Forbes.com Contributor Says He Resigned After His Sexism In Media Column Was Removed

A Forbes.com contributor says he has resigned after an interview he posted with a women's rights leader was pulled from Forbes' website without his consent. The former contributor told Media Matters he “strongly disagrees” with the editors' reasons for the removal.

Tom Watson, who contributed paid columns each month to the Forbes.com Social Ventures blog, posted a column on Monday, April 27 with the headline, “Sexism And The Media: As Election Heats Up, Are We Nearer To Tipping Point For Equality?”

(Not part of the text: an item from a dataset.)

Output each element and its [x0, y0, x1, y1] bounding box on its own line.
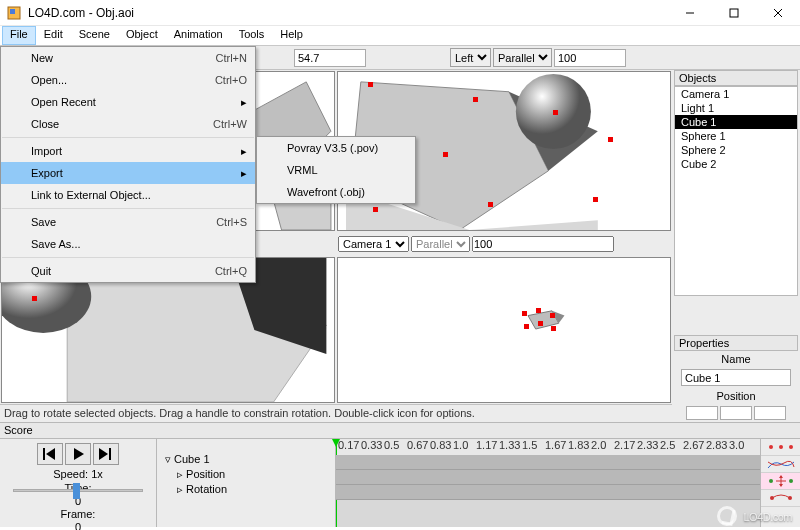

The center of the piece was an interview with Jamia Wilson, executive director of Women, Action & the Media, which Watson describes as “a nonprofit organization dedicated to 'building a robust, effective, inclusive movement for gender justice in media.'” Watson and Wilson discussed sexist media coverage of Hillary Clinton, the power of “Networked feminism,” and “the need to create and improve newsroom standards about how sexual violence is discussed in the media.”

“I think that the story, the interview with Jamia Wilson, was important, especially the timing of it given where we are,” Watson told Media Matters on April 29. “I do think this is the most important feminist election cycle in U.S. history, win or lose, and I think it's important to step up and comment on that.”

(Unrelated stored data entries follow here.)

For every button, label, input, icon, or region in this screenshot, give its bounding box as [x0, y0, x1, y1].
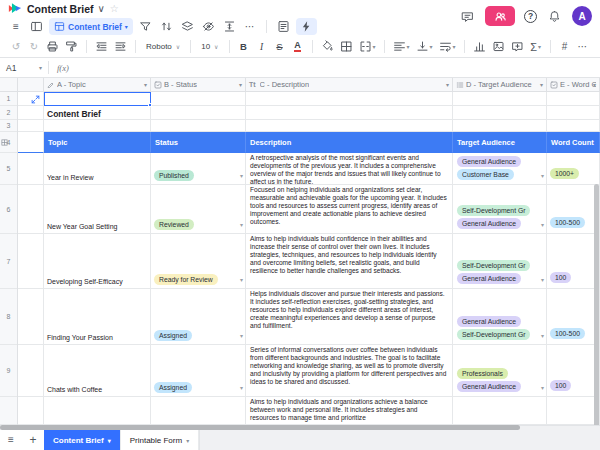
cell[interactable]: [18, 289, 44, 345]
table-header-status[interactable]: Status: [151, 132, 246, 153]
row-number[interactable]: 7: [0, 234, 17, 289]
target-audience-cell[interactable]: Self-Development GrGeneral Audience▾: [453, 234, 547, 289]
description-cell[interactable]: Aims to help individuals build confidenc…: [246, 234, 453, 289]
vertical-scrollbar[interactable]: [594, 184, 599, 425]
row-number[interactable]: [0, 397, 17, 425]
cell[interactable]: [151, 120, 246, 132]
fill-handle[interactable]: [148, 103, 152, 107]
status-cell[interactable]: ▾: [151, 397, 246, 425]
row-number[interactable]: 9: [0, 345, 17, 397]
status-cell[interactable]: Assigned▾: [151, 345, 246, 397]
row-number[interactable]: 6: [0, 185, 17, 234]
sidebar-toggle-button[interactable]: [28, 19, 45, 35]
topic-cell[interactable]: Developing Self-Efficacy: [44, 234, 151, 289]
cell[interactable]: [246, 106, 453, 120]
form-button[interactable]: [275, 19, 292, 35]
cell[interactable]: [547, 106, 600, 120]
cell[interactable]: [547, 92, 600, 106]
row-number[interactable]: 3: [0, 120, 17, 132]
column-header-narrow[interactable]: [18, 78, 44, 91]
cell[interactable]: [547, 120, 600, 132]
title-chevron-down-icon[interactable]: ∨: [98, 4, 105, 14]
audience-chip[interactable]: Customer Base: [457, 169, 514, 180]
fill-color-button[interactable]: [319, 39, 336, 55]
text-color-button[interactable]: A: [290, 39, 306, 55]
row-number[interactable]: 5: [0, 153, 17, 185]
cell[interactable]: [246, 92, 453, 106]
cell[interactable]: [18, 153, 44, 185]
all-sheets-button[interactable]: ≡: [0, 435, 22, 445]
hide-fields-button[interactable]: [200, 19, 217, 35]
add-sheet-button[interactable]: +: [22, 435, 44, 445]
topic-cell[interactable]: Finding Your Passion: [44, 289, 151, 345]
format-more-button[interactable]: ⋯: [575, 39, 591, 55]
name-box[interactable]: A1 ▾: [0, 63, 48, 73]
audience-chip[interactable]: General Audience: [457, 273, 521, 284]
target-audience-cell[interactable]: ▾: [453, 397, 547, 425]
insert-comment-button[interactable]: [509, 39, 526, 55]
status-cell[interactable]: Assigned▾: [151, 289, 246, 345]
sort-button[interactable]: [158, 19, 175, 35]
fx-label[interactable]: f(x): [48, 61, 69, 74]
row-height-button[interactable]: [221, 19, 238, 35]
description-cell[interactable]: Series of informal conversations over co…: [246, 345, 453, 397]
topic-cell[interactable]: [44, 397, 151, 425]
topic-cell[interactable]: Year in Review: [44, 153, 151, 185]
description-cell[interactable]: Helps individuals discover and pursue th…: [246, 289, 453, 345]
cell[interactable]: [18, 132, 44, 153]
audience-chip[interactable]: General Audience: [457, 316, 521, 327]
word-count-cell[interactable]: 1000+: [547, 153, 600, 185]
status-cell[interactable]: Published▾: [151, 153, 246, 185]
table-header-topic[interactable]: Topic: [44, 132, 151, 153]
target-audience-cell[interactable]: General AudienceCustomer Base▾: [453, 153, 547, 185]
word-count-cell[interactable]: [547, 397, 600, 425]
cell[interactable]: [44, 120, 151, 132]
strikethrough-button[interactable]: S: [272, 39, 288, 55]
cell[interactable]: [18, 234, 44, 289]
number-format-button[interactable]: #: [557, 39, 573, 55]
indent-increase-button[interactable]: [112, 39, 129, 55]
column-header[interactable]: D - Target Audience ▾: [453, 78, 547, 91]
word-count-cell[interactable]: 100-500: [547, 289, 600, 345]
menu-button[interactable]: ≡: [8, 19, 24, 35]
vertical-align-button[interactable]: ▾: [414, 39, 435, 55]
italic-button[interactable]: I: [254, 39, 270, 55]
cell[interactable]: [453, 120, 547, 132]
sheet-tab-printable-form[interactable]: Printable Form▾: [121, 430, 199, 450]
expand-record-icon[interactable]: [31, 95, 40, 104]
audience-chip[interactable]: Self-Development Gr: [457, 205, 530, 216]
description-cell[interactable]: A retrospective analysis of the most sig…: [246, 153, 453, 185]
target-audience-cell[interactable]: Self-Development GrGeneral Audience▾: [453, 185, 547, 234]
cell[interactable]: [151, 106, 246, 120]
status-cell[interactable]: Ready for Review▾: [151, 234, 246, 289]
target-audience-cell[interactable]: ProfessionalsGeneral Audience▾: [453, 345, 547, 397]
sheet-tab-content-brief[interactable]: Content Brief▾: [44, 430, 121, 450]
automation-button[interactable]: [296, 18, 317, 35]
borders-button[interactable]: [338, 39, 355, 55]
column-header[interactable]: E - Word Count ▾: [547, 78, 600, 91]
word-count-cell[interactable]: 100: [547, 234, 600, 289]
column-header[interactable]: Tt C - Description ▾: [246, 78, 453, 91]
cell[interactable]: [453, 92, 547, 106]
insert-image-button[interactable]: [490, 39, 507, 55]
favorite-star-icon[interactable]: ☆: [110, 4, 119, 14]
sum-button[interactable]: Σ ▾: [528, 39, 544, 55]
print-button[interactable]: [44, 39, 61, 55]
font-family-select[interactable]: Roboto ∨: [142, 39, 184, 55]
indent-decrease-button[interactable]: [93, 39, 110, 55]
audience-chip[interactable]: General Audience: [457, 218, 521, 229]
column-header[interactable]: B - Status ▾: [151, 78, 246, 91]
filter-button[interactable]: [137, 19, 154, 35]
cell[interactable]: [151, 92, 246, 106]
cell[interactable]: [18, 120, 44, 132]
audience-chip[interactable]: General Audience: [457, 156, 521, 167]
group-button[interactable]: [179, 19, 196, 35]
cell[interactable]: [453, 106, 547, 120]
select-all-corner[interactable]: [0, 78, 18, 91]
description-cell[interactable]: Focused on helping individuals and organ…: [246, 185, 453, 234]
table-header-word-count[interactable]: Word Count: [547, 132, 600, 153]
font-size-select[interactable]: 10 ∨: [197, 39, 222, 55]
row-number[interactable]: 4: [0, 132, 17, 153]
insert-chart-button[interactable]: [471, 39, 488, 55]
column-header[interactable]: A - Topic ▾: [44, 78, 151, 91]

Watson said the column was posted at Forbes.com on Monday night, but removed the next morning. (A Google cache version shows the column on the Forbes site that evening.) He said editors informed him via email Tuesday that it had been pulled, but never asked for his consent.

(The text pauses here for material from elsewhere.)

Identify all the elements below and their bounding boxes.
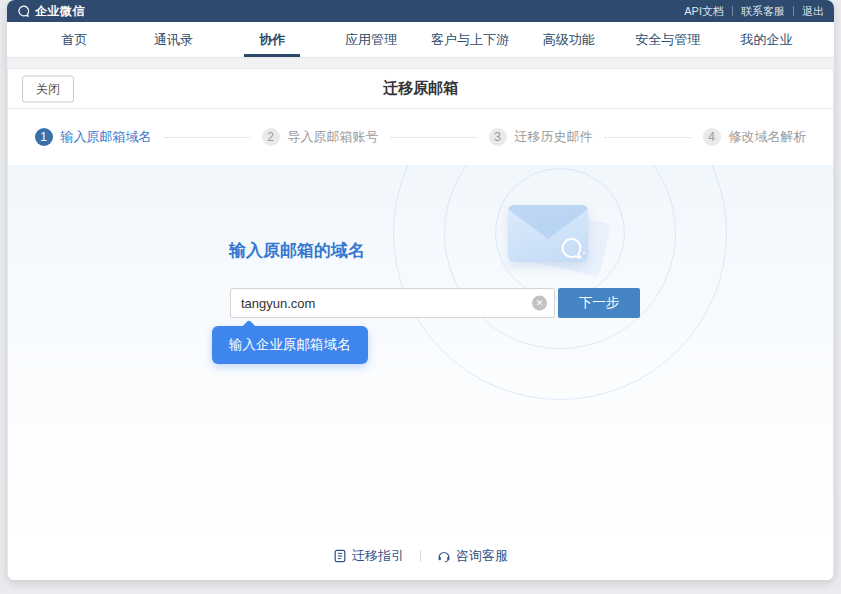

“They took down a post of mine that I felt was worthy of my Social Ventures blog and I couldn't live with that so I resigned,” Watson said. “They told me that they had done it [via email]. I was at a faculty meeting at Columbia University, where I teach part-time, and I saw it come in. It kind of wrecked my day.”

Watson declined to reveal which editors informed him of the column's removal, but said he was told that “it was outside the parameters of my beat.”

He described his beat as “covering social entrepreneurship, non-profits, philanthropy, start-ups and digital activism space.”

Asked to comment on Watson's claims, Forbes Senior Manager of Corporate Communications Laura Daunis said via email, “Forbes felt the post was off topic and not aligned with the entrepreneurship channel's mission.”

After Forbes.com pulled the column, it was posted on Medium, but with this tagline at the end announcing Watson's concerns and resignation:

Note: I have resigned as a contributor to Forbes.

Yesterday, I posted this interview with Jamia Wilson of Women, Action & the Media, a nonprofit organization dedicated to “building a robust, effective, inclusive movement for gender justice in media.” I consider her work, and that of feminist organizers everywhere, to be vitally important to the field of social entrepreneurship and to public life.

The editors found it inappropriate for the section of Forbes I have contributed my Social Ventures column to for the last three years and they removed it this morning. I strongly disagree with their decision and we have parted ways.

Despite this, I appreciate the audience and platform Forbes provided, and am grateful for the opportunity to write about social entrepreneurship, citizens movements, new nonprofit models, and philanthropy. That conversation will continue elsewhere.

Thank you all for supporting my work, it is deeply appreciated.

The same note appeared on Watson's personal blog.

Watson had penned earlier columns that related to feminism and politics which are still on Forbes.com, including a piece on Hillary Clinton's impact on women in politics last month and another column in January on women in leadership. He said this is the first column of his removed by editors at Forbes.com.

“It was something I felt, from my own perspective and my own self-respect, I couldn't stay after,” Watson said about his resignation. “I don't want to make a huge issue of it, they're a big outlet, they have their goals and aims, they certainly have the right to publish whatever they want to publish and I am looking to move onto other things.”

He later added, “The topic of the story is so important and so current that any objections they made about it being outside my beat, I strongly disagree with. That is, in the end, why I had to leave ... Nobody will stop me from being a journalist and from writing about the stories I think are important.”